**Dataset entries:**

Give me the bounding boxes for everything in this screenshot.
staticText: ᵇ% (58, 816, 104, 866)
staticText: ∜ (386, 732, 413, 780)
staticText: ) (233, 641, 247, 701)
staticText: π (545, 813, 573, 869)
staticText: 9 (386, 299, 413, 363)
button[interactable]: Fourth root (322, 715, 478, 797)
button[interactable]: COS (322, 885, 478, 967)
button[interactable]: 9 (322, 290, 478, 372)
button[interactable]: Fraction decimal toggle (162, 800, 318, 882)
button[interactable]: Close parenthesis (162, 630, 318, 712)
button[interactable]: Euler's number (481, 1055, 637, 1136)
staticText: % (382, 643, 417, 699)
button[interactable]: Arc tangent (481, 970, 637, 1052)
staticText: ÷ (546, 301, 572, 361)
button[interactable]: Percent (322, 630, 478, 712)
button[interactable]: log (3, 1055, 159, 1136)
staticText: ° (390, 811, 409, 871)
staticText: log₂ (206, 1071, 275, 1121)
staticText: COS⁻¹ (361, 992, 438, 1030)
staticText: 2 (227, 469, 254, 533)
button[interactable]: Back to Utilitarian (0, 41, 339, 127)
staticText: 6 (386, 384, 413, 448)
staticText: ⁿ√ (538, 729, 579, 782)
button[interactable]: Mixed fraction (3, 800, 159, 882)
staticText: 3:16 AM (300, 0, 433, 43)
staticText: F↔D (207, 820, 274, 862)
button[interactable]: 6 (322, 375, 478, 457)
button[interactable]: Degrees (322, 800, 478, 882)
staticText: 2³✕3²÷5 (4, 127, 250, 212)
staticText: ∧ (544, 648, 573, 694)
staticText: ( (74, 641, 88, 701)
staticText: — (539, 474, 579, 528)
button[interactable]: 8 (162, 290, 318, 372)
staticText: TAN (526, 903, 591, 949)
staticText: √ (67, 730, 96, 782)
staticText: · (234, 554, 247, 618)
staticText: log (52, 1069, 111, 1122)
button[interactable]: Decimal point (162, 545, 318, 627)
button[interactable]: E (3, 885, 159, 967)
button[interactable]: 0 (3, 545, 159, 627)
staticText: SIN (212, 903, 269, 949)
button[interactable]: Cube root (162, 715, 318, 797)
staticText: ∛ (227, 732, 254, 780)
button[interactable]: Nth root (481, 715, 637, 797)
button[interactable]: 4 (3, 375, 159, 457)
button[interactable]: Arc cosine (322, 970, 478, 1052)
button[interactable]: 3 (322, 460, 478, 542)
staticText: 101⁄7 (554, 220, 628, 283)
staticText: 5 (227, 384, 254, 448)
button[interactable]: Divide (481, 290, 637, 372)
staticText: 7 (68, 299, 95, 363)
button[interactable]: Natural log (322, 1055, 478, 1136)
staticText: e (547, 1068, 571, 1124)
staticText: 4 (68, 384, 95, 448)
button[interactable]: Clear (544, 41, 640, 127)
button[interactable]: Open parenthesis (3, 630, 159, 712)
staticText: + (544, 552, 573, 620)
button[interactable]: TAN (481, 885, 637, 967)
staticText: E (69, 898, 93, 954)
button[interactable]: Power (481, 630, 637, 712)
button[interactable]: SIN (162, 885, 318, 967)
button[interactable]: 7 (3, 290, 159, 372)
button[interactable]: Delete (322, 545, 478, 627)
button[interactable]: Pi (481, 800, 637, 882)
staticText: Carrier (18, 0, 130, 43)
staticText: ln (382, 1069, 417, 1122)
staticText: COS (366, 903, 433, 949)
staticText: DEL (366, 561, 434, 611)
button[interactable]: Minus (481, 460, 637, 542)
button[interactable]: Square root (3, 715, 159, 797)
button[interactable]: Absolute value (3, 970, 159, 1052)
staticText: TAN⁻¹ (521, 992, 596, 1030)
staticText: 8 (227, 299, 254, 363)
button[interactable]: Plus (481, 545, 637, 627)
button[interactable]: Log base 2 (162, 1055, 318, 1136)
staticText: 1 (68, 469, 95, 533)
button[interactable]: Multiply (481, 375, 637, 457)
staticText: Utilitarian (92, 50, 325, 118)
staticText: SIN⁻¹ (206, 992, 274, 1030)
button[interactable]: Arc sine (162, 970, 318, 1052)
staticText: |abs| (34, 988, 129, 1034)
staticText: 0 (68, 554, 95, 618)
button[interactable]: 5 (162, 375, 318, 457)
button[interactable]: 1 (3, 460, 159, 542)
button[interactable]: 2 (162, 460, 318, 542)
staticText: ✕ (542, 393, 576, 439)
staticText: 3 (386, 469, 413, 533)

**Aim of the exercise:** All lines of the data above must be returned exactly.

**Exercise output:**
Give me the bounding boxes for everything in this screenshot.
staticText: ᵇ% (58, 816, 104, 866)
staticText: ∜ (386, 732, 413, 780)
staticText: ) (233, 641, 247, 701)
staticText: π (545, 813, 573, 869)
staticText: 9 (386, 299, 413, 363)
button[interactable]: Fourth root (322, 715, 478, 797)
button[interactable]: COS (322, 885, 478, 967)
button[interactable]: 9 (322, 290, 478, 372)
button[interactable]: Fraction decimal toggle (162, 800, 318, 882)
button[interactable]: Close parenthesis (162, 630, 318, 712)
button[interactable]: Euler's number (481, 1055, 637, 1136)
staticText: % (382, 643, 417, 699)
button[interactable]: Arc tangent (481, 970, 637, 1052)
staticText: ÷ (546, 301, 572, 361)
button[interactable]: Percent (322, 630, 478, 712)
button[interactable]: log (3, 1055, 159, 1136)
staticText: ° (390, 811, 409, 871)
staticText: log₂ (206, 1071, 275, 1121)
staticText: COS⁻¹ (361, 992, 438, 1030)
staticText: 2 (227, 469, 254, 533)
button[interactable]: Back to Utilitarian (0, 41, 339, 127)
staticText: 6 (386, 384, 413, 448)
staticText: ⁿ√ (538, 729, 579, 782)
button[interactable]: Mixed fraction (3, 800, 159, 882)
staticText: 3:16 AM (300, 0, 433, 43)
staticText: F↔D (207, 820, 274, 862)
button[interactable]: 6 (322, 375, 478, 457)
button[interactable]: Degrees (322, 800, 478, 882)
staticText: 2³✕3²÷5 (4, 127, 250, 212)
staticText: ∧ (544, 648, 573, 694)
staticText: ( (74, 641, 88, 701)
staticText: — (539, 474, 579, 528)
button[interactable]: 8 (162, 290, 318, 372)
staticText: TAN (526, 903, 591, 949)
staticText: √ (67, 730, 96, 782)
staticText: · (234, 554, 247, 618)
staticText: log (52, 1069, 111, 1122)
button[interactable]: Decimal point (162, 545, 318, 627)
button[interactable]: E (3, 885, 159, 967)
button[interactable]: 0 (3, 545, 159, 627)
staticText: SIN (212, 903, 269, 949)
button[interactable]: Cube root (162, 715, 318, 797)
staticText: ∛ (227, 732, 254, 780)
button[interactable]: Nth root (481, 715, 637, 797)
button[interactable]: 4 (3, 375, 159, 457)
button[interactable]: Arc cosine (322, 970, 478, 1052)
button[interactable]: 3 (322, 460, 478, 542)
staticText: 101⁄7 (554, 220, 628, 283)
staticText: 5 (227, 384, 254, 448)
button[interactable]: Divide (481, 290, 637, 372)
staticText: 7 (68, 299, 95, 363)
button[interactable]: Natural log (322, 1055, 478, 1136)
staticText: e (547, 1068, 571, 1124)
staticText: 4 (68, 384, 95, 448)
button[interactable]: Clear (544, 41, 640, 127)
button[interactable]: Open parenthesis (3, 630, 159, 712)
staticText: + (544, 552, 573, 620)
button[interactable]: TAN (481, 885, 637, 967)
staticText: E (69, 898, 93, 954)
button[interactable]: Power (481, 630, 637, 712)
button[interactable]: SIN (162, 885, 318, 967)
button[interactable]: 7 (3, 290, 159, 372)
button[interactable]: Delete (322, 545, 478, 627)
button[interactable]: Pi (481, 800, 637, 882)
staticText: Carrier (18, 0, 130, 43)
staticText: ln (382, 1069, 417, 1122)
staticText: COS (366, 903, 433, 949)
staticText: DEL (366, 561, 434, 611)
button[interactable]: Minus (481, 460, 637, 542)
button[interactable]: Square root (3, 715, 159, 797)
button[interactable]: Absolute value (3, 970, 159, 1052)
staticText: TAN⁻¹ (521, 992, 596, 1030)
staticText: 8 (227, 299, 254, 363)
button[interactable]: Plus (481, 545, 637, 627)
button[interactable]: Log base 2 (162, 1055, 318, 1136)
staticText: 1 (68, 469, 95, 533)
button[interactable]: Multiply (481, 375, 637, 457)
staticText: Utilitarian (92, 50, 325, 118)
staticText: SIN⁻¹ (206, 992, 274, 1030)
button[interactable]: Arc sine (162, 970, 318, 1052)
staticText: |abs| (34, 988, 129, 1034)
staticText: 0 (68, 554, 95, 618)
button[interactable]: 5 (162, 375, 318, 457)
button[interactable]: 1 (3, 460, 159, 542)
button[interactable]: 2 (162, 460, 318, 542)
staticText: ✕ (542, 393, 576, 439)
staticText: 3 (386, 469, 413, 533)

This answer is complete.